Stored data
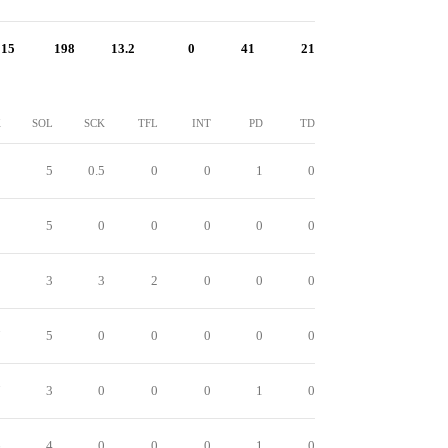
15
198
13.2
0
41
21
K
SOL
SCK
TFL
INT
PD
TD
0
5
0.5
0
0
1
0
0
5
0
0
0
0
0
9
3
3
2
0
0
0
7
5
0
0
0
0
0
7
3
0
0
0
1
0
6
4
0
0
0
1
0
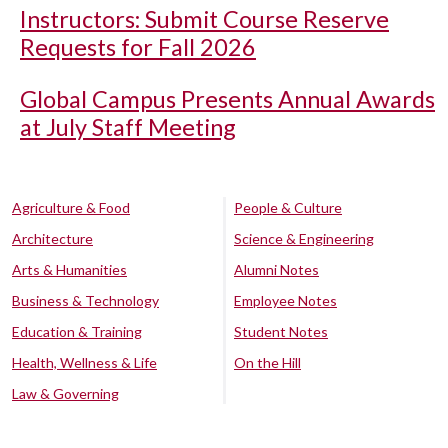
Instructors: Submit Course Reserve
Requests for Fall 2026
Global Campus Presents Annual Awards
at July Staff Meeting
Agriculture & Food
People & Culture
Architecture
Science & Engineering
Arts & Humanities
Alumni Notes
Business & Technology
Employee Notes
Education & Training
Student Notes
Health, Wellness & Life
On the Hill
Law & Governing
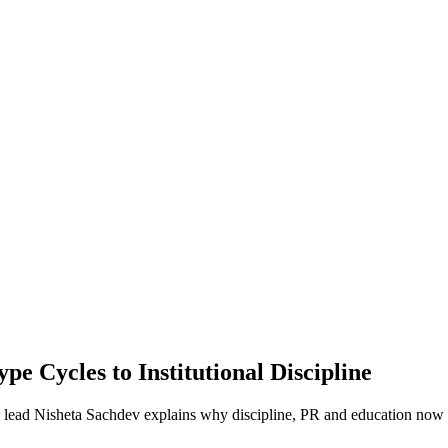
e Cycles to Institutional Discipline
ng lead Nisheta Sachdev explains why discipline, PR and education now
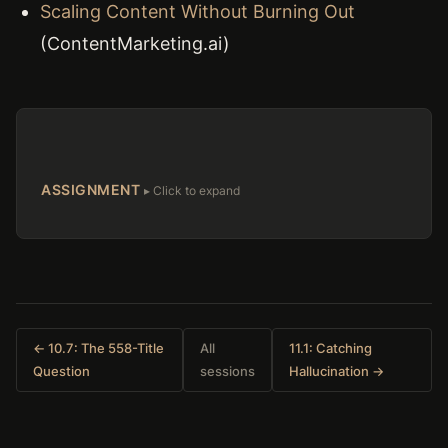
Scaling Content Without Burning Out
(ContentMarketing.ai)
ASSIGNMENT
← 10.7: The 558-Title
All
11.1: Catching
Question
sessions
Hallucination →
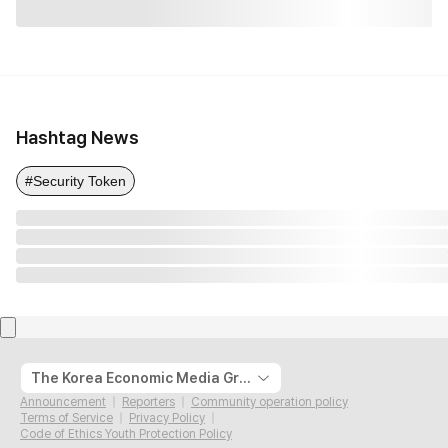
Hashtag News
#Security Token
The Korea Economic Media Group
Announcement
Reporters
Community operation policy
Terms of Service
Privacy Policy
Code of Ethics Youth Protection Policy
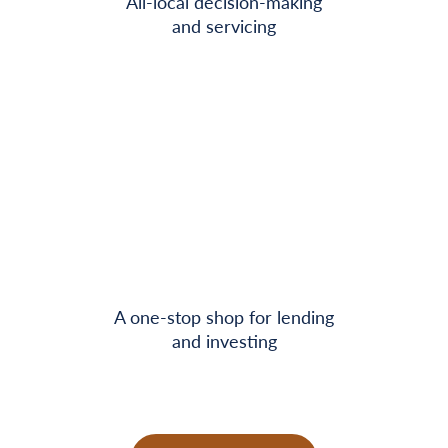
All-local decision-making
and servicing
A one-stop shop for lending
and investing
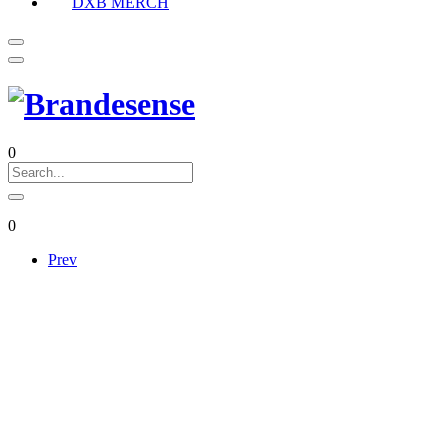
DXB MERCH
0
0
Prev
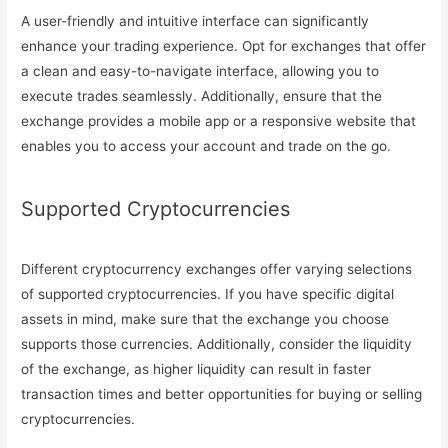
A user-friendly and intuitive interface can significantly
enhance your trading experience. Opt for exchanges that offer
a clean and easy-to-navigate interface, allowing you to
execute trades seamlessly. Additionally, ensure that the
exchange provides a mobile app or a responsive website that
enables you to access your account and trade on the go.
Supported Cryptocurrencies
Different cryptocurrency exchanges offer varying selections
of supported cryptocurrencies. If you have specific digital
assets in mind, make sure that the exchange you choose
supports those currencies. Additionally, consider the liquidity
of the exchange, as higher liquidity can result in faster
transaction times and better opportunities for buying or selling
cryptocurrencies.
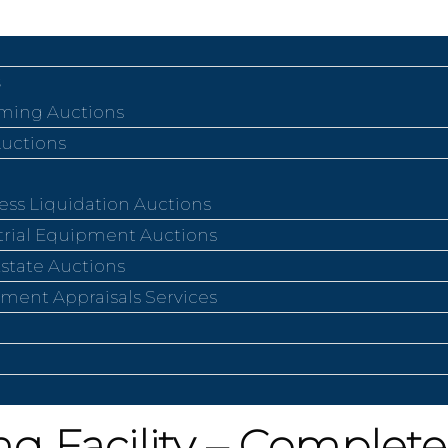
ing Auctions
Auctions
ess Liquidation Auctions
trial Equipment Auctions
Estate Auctions
ment Appraisals Services
g Facility – Complete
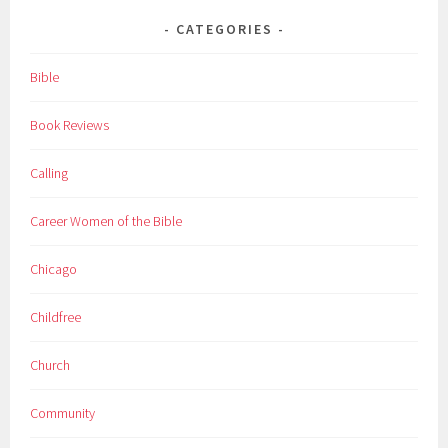
CATEGORIES
Bible
Book Reviews
Calling
Career Women of the Bible
Chicago
Childfree
Church
Community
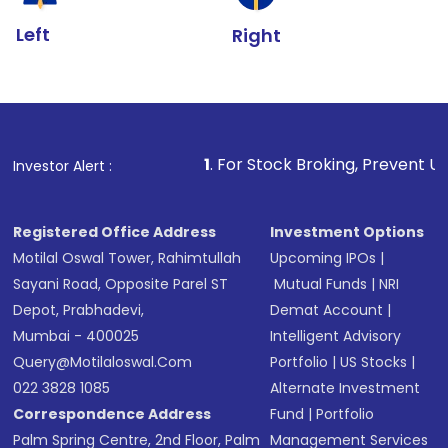
Left
Right
1
. For Stock Broking, Prevent Unauthorized Transa
Investor Alert :
Registered Office Address
Investment Options
Motilal Oswal Tower, Rahimtullah
Upcoming IPOs
|
Sayani Road, Opposite Parel ST
Mutual Funds
|
NRI
Depot, Prabhadevi,
Demat Account
|
Mumbai - 400025
Intelligent Advisory
Query@motilaloswal.com
Portfolio
|
US Stocks
|
022 3828 1085
Alternate Investment
Correspondence Address
Fund
|
Portfolio
Palm Spring Centre, 2nd Floor, Palm
Management Services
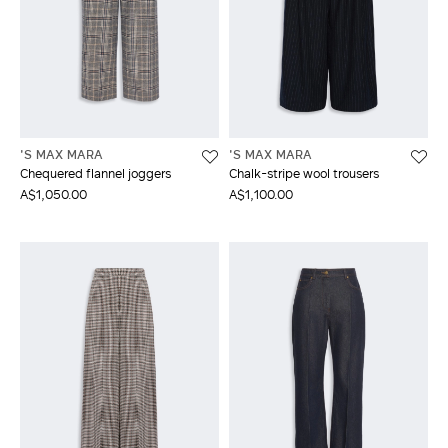
'S MAX MARA
'S MAX MARA
Chequered flannel joggers
Chalk-stripe wool trousers
A$1,050.00
A$1,100.00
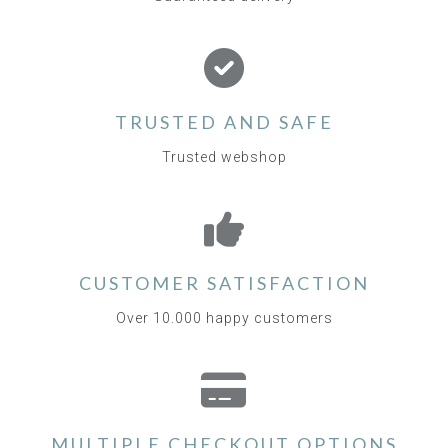
TRUSTED AND SAFE
Trusted webshop
CUSTOMER SATISFACTION
Over 10.000 happy customers
MULTIPLE CHECKOUT OPTIONS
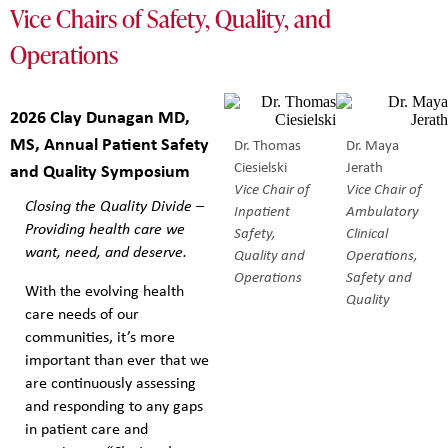
Vice Chairs of Safety, Quality, and
Operations
2026 Clay Dunagan MD,
MS, Annual Patient Safety
Dr. Thomas
Dr. Maya
Ciesielski
Jerath
and Quality Symposium
Vice Chair of
Vice Chair of
Closing the Quality Divide –
Inpatient
Ambulatory
Providing health care we
Safety,
Clinical
want, need, and deserve.
Quality and
Operations,
Operations
Safety and
With the evolving health
Quality
care needs of our
communities, it’s more
important than ever that we
are continuously assessing
and responding to any gaps
in patient care and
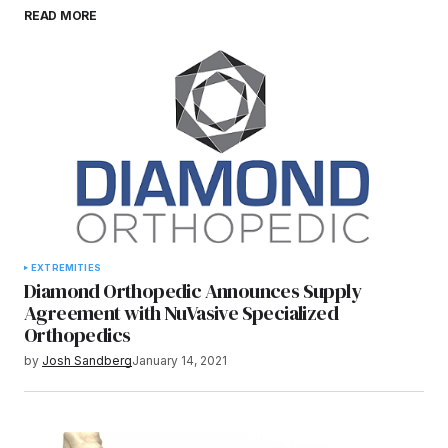
Save my name, email, and website in this
READ MORE
browser for the next time I comment.
Submit Comment
EXTREMITIES
Diamond Orthopedic Announces Supply
Agreement with NuVasive Specialized
Orthopedics
by
Josh Sandberg
January 14, 2021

**TASK DESCRIPTION**:
Write out again, exactly as they appear above, the lines from the one containing "Diamond Orthopedic Announces Supply" to the final line, and only those.

**TASK RESULT**:
Diamond Orthopedic Announces Supply
Agreement with NuVasive Specialized
Orthopedics
by
Josh Sandberg
January 14, 2021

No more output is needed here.